◆ Page-level text extractions:
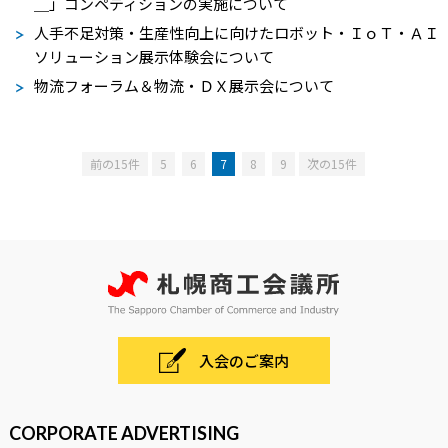
＿」コンペティションの実施について
人手不足対策・生産性向上に向けたロボット・ＩｏＴ・ＡＩ
ソリューション展示体験会について
物流フォーラム＆物流・ＤＸ展示会について
前の15件
5
6
7
8
9
次の15件
入会のご案内
CORPORATE ADVERTISING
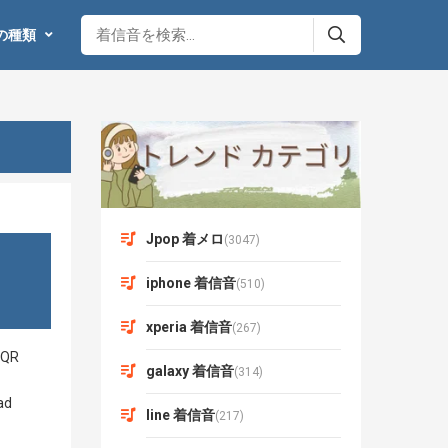
の種類
Jpop 着メロ
(3047)
iphone 着信音
(510)
xperia 着信音
(267)
galaxy 着信音
(314)
line 着信音
(217)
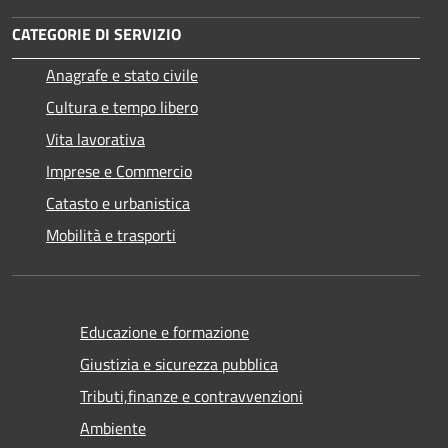
CATEGORIE DI SERVIZIO
Anagrafe e stato civile
Cultura e tempo libero
Vita lavorativa
Imprese e Commercio
Catasto e urbanistica
Mobilità e trasporti
Educazione e formazione
Giustizia e sicurezza pubblica
Tributi,finanze e contravvenzioni
Ambiente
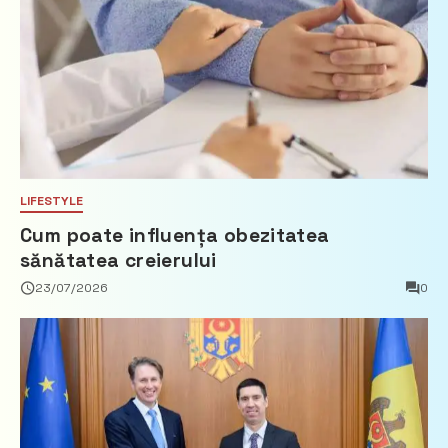
LIFESTYLE
Cum poate influența obezitatea
sănătatea creierului
23/07/2026
0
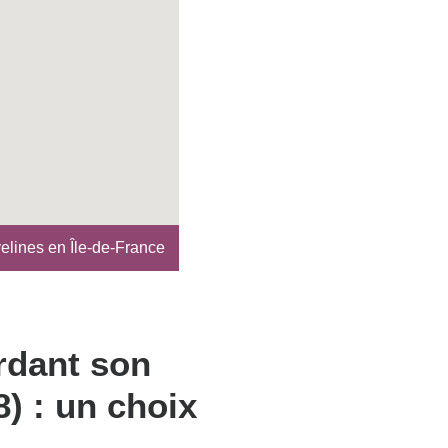
velines en Île-de-France
rdant son
8) : un choix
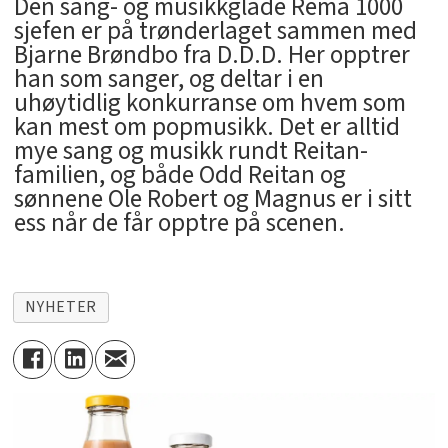
Den sang- og musikkglade Rema 1000
sjefen er på trønderlaget sammen med
Bjarne Brøndbo fra D.D.D. Her opptrer
han som sanger, og deltar i en
uhøytidlig konkurranse om hvem som
kan mest om popmusikk. Det er alltid
mye sang og musikk rundt Reitan-
familien, og både Odd Reitan og
sønnene Ole Robert og Magnus er i sitt
ess når de får opptre på scenen.
NYHETER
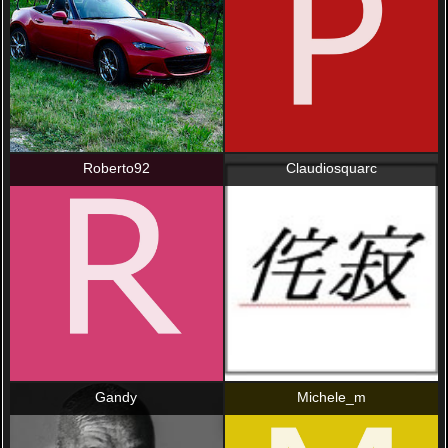
Roberto92
Claudiosquarc
Gandy
Michele_m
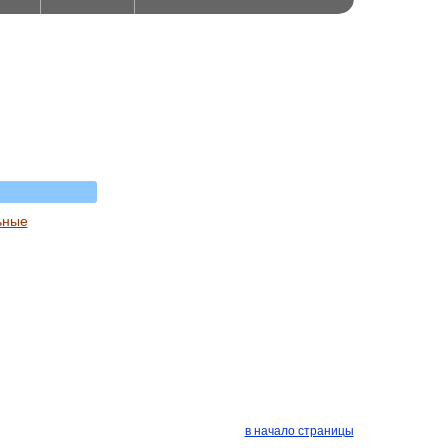
ьные
в начало страницы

◆ Work instructions: Within the entries above, the lines from the one containing "物流フォーラム＆物流・ＤＸ展示会について" through the one containing "mye sang og" are to be transcribed exactly, ends included, pictures excluded.

◆ Output for this exercise:
物流フォーラム＆物流・ＤＸ展示会について
前の15件
5
6
7
8
9
次の15件
入会のご案内
CORPORATE ADVERTISING
の種類
Jpop 着メロ
(3047)
iphone 着信音
(510)
xperia 着信音
(267)
galaxy 着信音
(314)
line 着信音
(217)
CATEGORIE DI SERVIZIO
Anagrafe e stato civile
Cultura e tempo libero
Vita lavorativa
Imprese e Commercio
Catasto e urbanistica
Mobilità e trasporti
Educazione e formazione
Giustizia e sicurezza pubblica
Tributi,finanze e contravvenzioni
Ambiente
LIFESTYLE
Cum poate influența obezitatea
sănătatea creierului
23/07/2026
0
velines en Île-de-France
rdant son
8) : un choix
Den sang- og musikkglade Rema 1000
sjefen er på trønderlaget sammen med
Bjarne Brøndbo fra D.D.D. Her opptrer
han som sanger, og deltar i en
uhøytidlig konkurranse om hvem som
kan mest om popmusikk. Det er alltid
mye sang og musikk rundt Reitan-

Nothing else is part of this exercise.